In the past, Atlas Sound recordings were where Cox focused on fine-tuning his fever-dreamed atmosphere. Sometimes this led to songs ambling in distant twinkles and blurred melodies played long past their enjoyment and falling into sleep mode. Or it meant dealing with a variety of whims that tore through cohesiveness. Logos, for instance, reveled in that drowsy idiosyncrasy and netted bright wondrous results, but didn’t feel whole. Parallax tends to reel in Cox’s penchant for drifting and in turn brings a new clarity to his most personal of songs. Before he might have hid amongst the micro-beats and syncopated synths of “Te Amo,” but here he has found a conspicuous voice that reaches for a higher register. Phrases are given abundant nuance, and it’s almost as if Cox is inviting us in for a change.
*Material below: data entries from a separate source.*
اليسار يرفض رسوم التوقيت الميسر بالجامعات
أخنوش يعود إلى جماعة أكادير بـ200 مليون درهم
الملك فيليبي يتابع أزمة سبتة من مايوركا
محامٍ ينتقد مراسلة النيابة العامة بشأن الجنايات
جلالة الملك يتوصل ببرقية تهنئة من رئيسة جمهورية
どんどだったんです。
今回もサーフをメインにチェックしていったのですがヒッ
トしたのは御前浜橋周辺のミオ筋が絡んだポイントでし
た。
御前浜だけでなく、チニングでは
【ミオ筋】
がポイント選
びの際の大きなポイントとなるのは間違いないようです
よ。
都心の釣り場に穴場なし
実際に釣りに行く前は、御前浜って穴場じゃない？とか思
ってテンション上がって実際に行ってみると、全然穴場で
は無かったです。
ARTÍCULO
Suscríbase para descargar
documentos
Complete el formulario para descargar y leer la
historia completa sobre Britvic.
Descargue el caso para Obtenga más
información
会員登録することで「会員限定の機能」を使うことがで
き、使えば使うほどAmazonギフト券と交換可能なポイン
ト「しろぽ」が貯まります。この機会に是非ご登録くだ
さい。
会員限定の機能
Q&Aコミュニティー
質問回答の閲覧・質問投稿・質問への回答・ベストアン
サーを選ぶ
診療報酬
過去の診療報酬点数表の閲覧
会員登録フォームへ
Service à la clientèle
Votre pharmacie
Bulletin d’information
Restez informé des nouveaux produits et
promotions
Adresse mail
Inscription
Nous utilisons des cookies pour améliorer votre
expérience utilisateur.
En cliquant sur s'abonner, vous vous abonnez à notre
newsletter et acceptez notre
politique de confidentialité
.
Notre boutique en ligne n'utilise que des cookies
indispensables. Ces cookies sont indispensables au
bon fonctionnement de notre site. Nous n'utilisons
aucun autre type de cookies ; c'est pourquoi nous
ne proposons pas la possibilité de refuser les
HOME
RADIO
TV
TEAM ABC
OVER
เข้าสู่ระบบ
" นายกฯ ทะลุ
Various signs (new coif, high fashion glamour shots, tidier arrangements) point to Cox wanting Atlas Sound and Parallax to make his softer, introspective singer-songwriter persona more visible, and nowhere is that more apparent than on “Mona Lisa.” The simplest of Parallax’s tracks, it’s a folk-pop song made with acoustic guitars, sprinkled with piano, and on par with the best of Conor Oberst or Britt Daniel. The album’s centerpiece, “Mona Lisa” suggests this record is Cox’s first love letter. Whether written to his music or to his muse, the roomy bop of “My Angel Is Broken,” the lonely desolation of “Flagstaff” and the still elegance of “Terra Incognita” are directed towards an inspiration that hasn’t been there before. Perhaps it’s Cox’s want for his songs to be accepted on a plane outside of the Deerhunter sphere, on some kind of refined plateau. There are certainly moments, like the handful of songs following “Mona Lisa,” that project his songwriting as such. Still, Parallax is not a monumental shift. There are enough ambiguous qualities within the songs that keep Cox’s Atlas Sound strangely obscured. All one has to do is get lost in the murkiness of “Doldrums” to realize his obsessions with ambience, out-of-body psychedelia, and past 4AD artists who perfected what he is searching for here.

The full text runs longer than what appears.